C++ iterator that performs the cartesian product of many containers. Requires C++11 and boost.

All places I could find code to perform the cartesian product had at least one of the following issues:

  1. Assumes that all containers are of a certain type (most usually vector), although they could be modified to handle other types easily, but only for fixed types;
  2. Provides code that collects a vector of tuples with each combination of values from the containers, which requires O(N*M^N) memory, where M is the size of each container and N is the number of containers;
  3. The user could only apply a function to each combination or would have to wrap its code with other code to perform the combinations.

The iterator provided requires only O(N) memory and builds the combinations of references iteratively, implementing the "forward iterator" concept and allowing it to be used with other code that requires iterators.
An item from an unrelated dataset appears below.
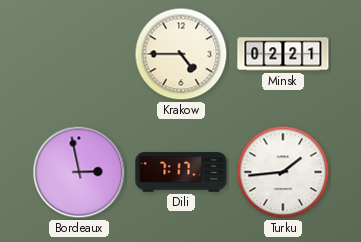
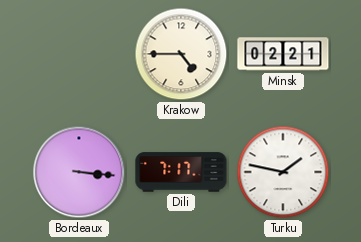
Bordeaux: 2:58 -> 3:16
Turku: 1:44 -> 1:47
The iterator's value is a tuple, so its values can be accessed as std::get<N>(*it). However, due to some details to support range-based for, getting the whole tuple is more expensive and an alternative (and more preferable) method it.get<N>() is provided.

The iterator also provides a method get_end(), which returns the end iterator associated with the containers used during construction.
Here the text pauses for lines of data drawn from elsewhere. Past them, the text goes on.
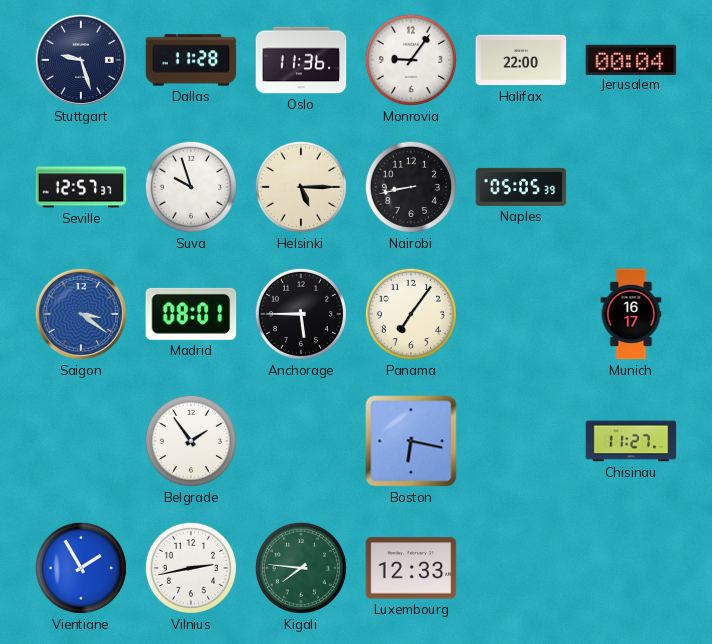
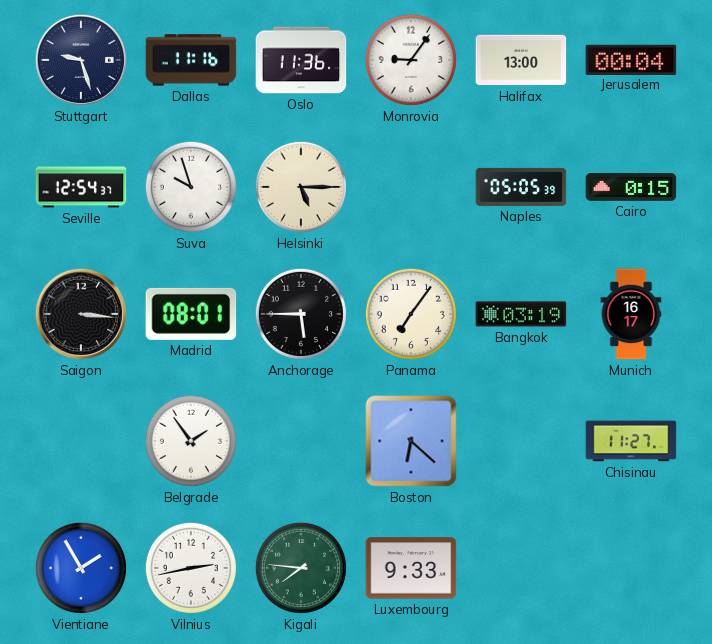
Dallas: 11:28 -> 11:16
Halifax: 22:00 -> 13:00
Seville: 12:57 -> 12:54
Nairobi: 8:43 -> none
Cairo: none -> 0:15
Saigon: 3:21 -> 3:16
Saigon dial: blue -> black
Bangkok: none -> 03:19
Boston: 6:17 -> 6:22
Luxembourg: 12:33 -> 9:33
A helper function make_product_iterator is provided to create the iterator.

Example of use:

vector<int> c1({1,2});
vector<char> c2({'a','b'});
auto it = make_product_iterator(c1, c2);
auto end = it.get_end();
for (; it != end; ++it) {
  // Provides a std::tuple<int,char> with the values from the constructor
  // Access to a single element of the tuple is optimized and the following
  // comparison always holds
  it.get<0>() == std::get<0>(*it);

Iterator Proxy

The product_iterator is only able to accept containers to simplify the building process, as it would be necessary to detect if a given argument is a container or an iterator. However, since only containers are allowed, iterator-only sequences, such as those defined by boost::couting_iterator couldn't be used. Hence a fake container for these iterators needed to be defined.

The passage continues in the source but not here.